If I remember right, handling SNMPv3 traps required some messy key stuff so the agent still sent SNMPv2 traps, but there was no requirement for keys for GET/SET.
A few years ago North Korea had some Cisco routers with all ports open to the Internet, wonder if they are vulnerable.
Sounds more like a honeypot.
Since a single, angry dude brought down much of their internet I'd not be certain
Are they baiting Winnie the Pooh?
Isn't that China?
That's the reference.
I think Cisco SNMP vulnerabilities have been appearing for 20 years or more. I wish someone would add a fuzzer to their release testing script.
I haven't seen a large increase in snmp scanning, but I'll keep watching... it's pretty low activity, usually.
I guess that `no snmp-server` is enough to be protected. Well, I hope so.
SNMP: It's an acronym and a homonym.
SNMP does not sound the same as any other word nor is it spelled the same as some different word. I can't figure out what you mean.
Sound out the first three letters. I find it a very fitting description myself.

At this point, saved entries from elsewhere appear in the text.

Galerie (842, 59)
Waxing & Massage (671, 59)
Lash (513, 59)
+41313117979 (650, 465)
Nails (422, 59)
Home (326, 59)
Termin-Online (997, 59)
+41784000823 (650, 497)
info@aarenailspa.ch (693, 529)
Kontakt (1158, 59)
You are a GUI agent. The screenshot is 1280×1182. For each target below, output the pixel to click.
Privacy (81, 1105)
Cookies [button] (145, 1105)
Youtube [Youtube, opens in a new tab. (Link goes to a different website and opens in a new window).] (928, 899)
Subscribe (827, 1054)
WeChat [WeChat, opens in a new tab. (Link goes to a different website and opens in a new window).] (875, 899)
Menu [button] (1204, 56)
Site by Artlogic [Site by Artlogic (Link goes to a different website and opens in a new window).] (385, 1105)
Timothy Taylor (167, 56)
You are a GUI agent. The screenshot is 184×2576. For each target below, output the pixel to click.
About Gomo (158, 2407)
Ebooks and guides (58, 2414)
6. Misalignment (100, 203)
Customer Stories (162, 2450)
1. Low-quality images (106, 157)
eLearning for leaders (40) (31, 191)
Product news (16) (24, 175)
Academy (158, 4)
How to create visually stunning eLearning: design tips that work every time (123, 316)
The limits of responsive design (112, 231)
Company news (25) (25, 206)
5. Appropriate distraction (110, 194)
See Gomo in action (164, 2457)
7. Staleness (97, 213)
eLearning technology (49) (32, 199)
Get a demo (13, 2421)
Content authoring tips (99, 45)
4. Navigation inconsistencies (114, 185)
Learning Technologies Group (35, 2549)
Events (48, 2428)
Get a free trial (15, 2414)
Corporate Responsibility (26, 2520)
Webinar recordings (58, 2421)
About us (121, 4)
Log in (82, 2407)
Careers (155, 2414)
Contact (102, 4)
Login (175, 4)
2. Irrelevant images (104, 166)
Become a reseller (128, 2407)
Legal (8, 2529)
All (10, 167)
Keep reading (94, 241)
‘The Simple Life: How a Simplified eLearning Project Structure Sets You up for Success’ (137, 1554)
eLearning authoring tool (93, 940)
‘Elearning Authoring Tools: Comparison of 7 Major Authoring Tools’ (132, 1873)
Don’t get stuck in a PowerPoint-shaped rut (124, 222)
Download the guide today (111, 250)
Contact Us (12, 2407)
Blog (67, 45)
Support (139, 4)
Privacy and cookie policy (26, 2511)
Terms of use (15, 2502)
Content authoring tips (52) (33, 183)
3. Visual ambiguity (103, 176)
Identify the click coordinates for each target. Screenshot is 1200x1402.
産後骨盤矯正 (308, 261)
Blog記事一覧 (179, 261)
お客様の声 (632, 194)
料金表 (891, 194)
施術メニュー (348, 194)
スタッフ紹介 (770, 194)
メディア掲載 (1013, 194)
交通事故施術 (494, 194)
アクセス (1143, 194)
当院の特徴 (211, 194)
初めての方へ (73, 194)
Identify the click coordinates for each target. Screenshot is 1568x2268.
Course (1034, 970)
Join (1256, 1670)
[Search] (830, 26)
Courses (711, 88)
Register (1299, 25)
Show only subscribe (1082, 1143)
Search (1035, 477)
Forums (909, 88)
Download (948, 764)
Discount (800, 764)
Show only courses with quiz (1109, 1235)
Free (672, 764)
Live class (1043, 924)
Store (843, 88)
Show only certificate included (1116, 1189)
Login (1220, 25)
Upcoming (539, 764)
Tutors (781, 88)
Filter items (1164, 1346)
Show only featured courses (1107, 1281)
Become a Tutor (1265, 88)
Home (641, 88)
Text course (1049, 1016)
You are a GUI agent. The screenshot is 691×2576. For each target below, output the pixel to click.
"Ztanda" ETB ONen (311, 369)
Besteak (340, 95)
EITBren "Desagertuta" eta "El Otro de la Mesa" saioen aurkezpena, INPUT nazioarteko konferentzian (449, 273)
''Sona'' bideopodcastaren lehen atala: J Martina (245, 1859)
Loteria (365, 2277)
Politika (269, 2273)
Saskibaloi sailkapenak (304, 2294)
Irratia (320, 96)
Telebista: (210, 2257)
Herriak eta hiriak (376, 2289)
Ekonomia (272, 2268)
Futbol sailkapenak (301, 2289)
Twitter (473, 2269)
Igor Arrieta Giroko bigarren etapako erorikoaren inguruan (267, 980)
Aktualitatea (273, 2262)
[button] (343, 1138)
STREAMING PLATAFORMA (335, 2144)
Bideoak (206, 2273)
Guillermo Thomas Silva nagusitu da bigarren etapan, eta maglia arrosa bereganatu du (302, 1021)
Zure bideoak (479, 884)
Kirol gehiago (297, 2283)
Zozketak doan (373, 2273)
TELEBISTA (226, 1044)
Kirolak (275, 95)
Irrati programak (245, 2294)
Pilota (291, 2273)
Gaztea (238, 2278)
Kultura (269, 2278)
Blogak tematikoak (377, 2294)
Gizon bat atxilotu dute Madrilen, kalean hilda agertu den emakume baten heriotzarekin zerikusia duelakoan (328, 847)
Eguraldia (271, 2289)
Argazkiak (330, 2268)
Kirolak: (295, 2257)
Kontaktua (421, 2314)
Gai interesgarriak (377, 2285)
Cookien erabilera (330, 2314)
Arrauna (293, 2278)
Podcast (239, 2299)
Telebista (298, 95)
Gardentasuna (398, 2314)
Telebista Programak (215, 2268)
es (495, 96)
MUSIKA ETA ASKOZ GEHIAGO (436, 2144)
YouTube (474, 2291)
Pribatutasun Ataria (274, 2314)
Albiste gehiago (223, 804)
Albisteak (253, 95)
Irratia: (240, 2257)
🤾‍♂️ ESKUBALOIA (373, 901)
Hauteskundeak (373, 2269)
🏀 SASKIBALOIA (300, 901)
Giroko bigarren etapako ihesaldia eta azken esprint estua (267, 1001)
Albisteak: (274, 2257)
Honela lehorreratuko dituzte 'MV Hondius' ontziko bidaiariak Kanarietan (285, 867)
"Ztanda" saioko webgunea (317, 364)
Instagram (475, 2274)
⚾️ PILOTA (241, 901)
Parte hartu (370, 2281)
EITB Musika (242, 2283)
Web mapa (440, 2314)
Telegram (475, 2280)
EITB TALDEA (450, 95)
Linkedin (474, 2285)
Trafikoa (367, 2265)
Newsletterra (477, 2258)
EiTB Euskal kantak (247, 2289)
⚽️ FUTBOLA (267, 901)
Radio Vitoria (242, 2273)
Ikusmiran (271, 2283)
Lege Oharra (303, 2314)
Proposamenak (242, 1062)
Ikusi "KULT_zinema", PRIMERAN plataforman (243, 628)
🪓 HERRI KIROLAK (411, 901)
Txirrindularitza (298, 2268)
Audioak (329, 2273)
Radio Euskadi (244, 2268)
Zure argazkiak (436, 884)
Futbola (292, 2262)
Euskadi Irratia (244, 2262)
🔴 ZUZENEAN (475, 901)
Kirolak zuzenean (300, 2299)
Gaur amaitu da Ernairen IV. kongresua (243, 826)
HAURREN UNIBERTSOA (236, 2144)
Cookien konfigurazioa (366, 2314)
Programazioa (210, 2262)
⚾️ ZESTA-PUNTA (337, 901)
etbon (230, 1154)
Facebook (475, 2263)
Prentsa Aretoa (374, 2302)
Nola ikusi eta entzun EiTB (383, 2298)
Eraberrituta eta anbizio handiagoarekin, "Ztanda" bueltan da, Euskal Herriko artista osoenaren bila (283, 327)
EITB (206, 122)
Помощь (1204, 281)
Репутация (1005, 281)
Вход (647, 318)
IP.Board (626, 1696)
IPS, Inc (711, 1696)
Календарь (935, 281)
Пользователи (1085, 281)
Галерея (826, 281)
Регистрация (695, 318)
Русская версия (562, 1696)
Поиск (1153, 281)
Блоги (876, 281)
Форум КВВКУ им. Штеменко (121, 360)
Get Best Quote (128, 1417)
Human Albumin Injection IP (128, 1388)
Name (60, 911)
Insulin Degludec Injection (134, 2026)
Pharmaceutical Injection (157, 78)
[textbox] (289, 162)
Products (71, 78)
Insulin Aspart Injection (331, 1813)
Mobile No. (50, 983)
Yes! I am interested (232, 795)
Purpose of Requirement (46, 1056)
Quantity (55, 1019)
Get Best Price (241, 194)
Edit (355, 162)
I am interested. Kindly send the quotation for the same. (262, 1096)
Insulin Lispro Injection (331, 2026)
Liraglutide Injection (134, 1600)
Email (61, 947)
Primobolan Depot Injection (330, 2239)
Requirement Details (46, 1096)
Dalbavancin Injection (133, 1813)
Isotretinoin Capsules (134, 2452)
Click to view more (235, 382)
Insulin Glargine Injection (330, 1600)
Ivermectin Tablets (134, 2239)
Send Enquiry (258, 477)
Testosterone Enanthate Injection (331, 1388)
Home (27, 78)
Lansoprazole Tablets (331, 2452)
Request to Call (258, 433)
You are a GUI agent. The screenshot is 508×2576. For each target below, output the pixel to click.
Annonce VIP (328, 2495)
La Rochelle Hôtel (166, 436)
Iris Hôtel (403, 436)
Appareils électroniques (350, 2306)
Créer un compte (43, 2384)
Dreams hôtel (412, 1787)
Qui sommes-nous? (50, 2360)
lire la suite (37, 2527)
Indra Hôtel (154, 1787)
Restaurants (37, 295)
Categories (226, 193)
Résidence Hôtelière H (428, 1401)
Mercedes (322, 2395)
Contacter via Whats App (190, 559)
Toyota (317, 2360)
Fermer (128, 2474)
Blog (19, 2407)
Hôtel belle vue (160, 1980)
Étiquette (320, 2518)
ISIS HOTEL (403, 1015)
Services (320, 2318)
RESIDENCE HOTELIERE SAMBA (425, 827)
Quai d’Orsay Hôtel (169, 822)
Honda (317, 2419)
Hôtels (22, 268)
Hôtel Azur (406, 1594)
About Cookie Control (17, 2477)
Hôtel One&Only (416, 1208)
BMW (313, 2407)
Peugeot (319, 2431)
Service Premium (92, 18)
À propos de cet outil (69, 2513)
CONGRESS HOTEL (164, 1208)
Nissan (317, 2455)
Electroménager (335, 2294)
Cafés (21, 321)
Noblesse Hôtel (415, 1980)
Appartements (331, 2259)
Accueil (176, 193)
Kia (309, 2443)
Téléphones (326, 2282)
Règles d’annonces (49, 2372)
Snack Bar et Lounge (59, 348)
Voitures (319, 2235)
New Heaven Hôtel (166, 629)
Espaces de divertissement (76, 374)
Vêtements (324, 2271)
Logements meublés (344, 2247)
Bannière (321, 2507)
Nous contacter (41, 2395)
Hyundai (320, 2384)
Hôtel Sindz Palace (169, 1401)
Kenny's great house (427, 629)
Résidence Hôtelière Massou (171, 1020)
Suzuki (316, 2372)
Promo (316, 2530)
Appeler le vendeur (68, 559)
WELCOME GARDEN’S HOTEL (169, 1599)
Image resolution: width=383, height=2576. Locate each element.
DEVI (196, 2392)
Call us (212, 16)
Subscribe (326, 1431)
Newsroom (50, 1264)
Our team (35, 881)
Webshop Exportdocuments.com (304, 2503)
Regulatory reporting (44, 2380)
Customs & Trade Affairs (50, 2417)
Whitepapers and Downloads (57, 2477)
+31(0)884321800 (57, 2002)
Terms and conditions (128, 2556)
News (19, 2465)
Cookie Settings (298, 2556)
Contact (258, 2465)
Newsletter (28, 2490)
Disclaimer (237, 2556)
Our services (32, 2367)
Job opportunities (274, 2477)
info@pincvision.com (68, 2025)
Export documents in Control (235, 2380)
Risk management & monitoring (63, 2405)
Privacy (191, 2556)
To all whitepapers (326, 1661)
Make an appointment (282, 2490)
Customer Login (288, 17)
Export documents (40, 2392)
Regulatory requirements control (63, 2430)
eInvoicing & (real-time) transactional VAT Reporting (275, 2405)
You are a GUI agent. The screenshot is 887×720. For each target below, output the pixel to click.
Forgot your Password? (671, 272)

I guess that makes it a hononym of a different acronym.
Thanks for explaining!
The "yet another mortal security flaw in Cisco..." stories never seem to end.
Daydream: Journalists start ending such articles with "This is the Nth critical security flaw for Cisco in just the past year. Network security professionals we spoke to agree that network equipment vendors X, Y, and Z all have far better track records than Cisco."
Cisco hasn't yet rolled out a version of Webex that runs on Ubuntu 24.
When I worked for Cisco via an acquisition every single person I knew refused to use Webex in lieu of Google Meet etc
The last paragraph of the article doesn't serve that purpose?
1/4 of "yes", for this particular article. The regular "brands X, Y and Z are better" part would get more traction in the C-suites. And hopefully on Wall Street.
Speaking (unofficially) as someone who works at one of the "other brands" that reeks of journalists having a bias.
If a magazine for parents of severe-peanut-allergy children ended every "may contain undisclosed peanut" recall article with a "Here's our current top 3 brands for child peanut safety: ...", would anyone refer to that as reeking of journalistic bias?
How 'bout if Consumer Reports published a "We Tested 17 kitchen garbage disposals" article, and their 1-paragraph summary of the worst-rated model said "buy one of our 3 top-rated models instead"?
(Yes, I know you're giving a "proper" response. And that very few journalists might say "buy X, Y, or Z instead" about a 900 lbs. gorilla like Cisco. Recall my "Daydream" disclaimer.)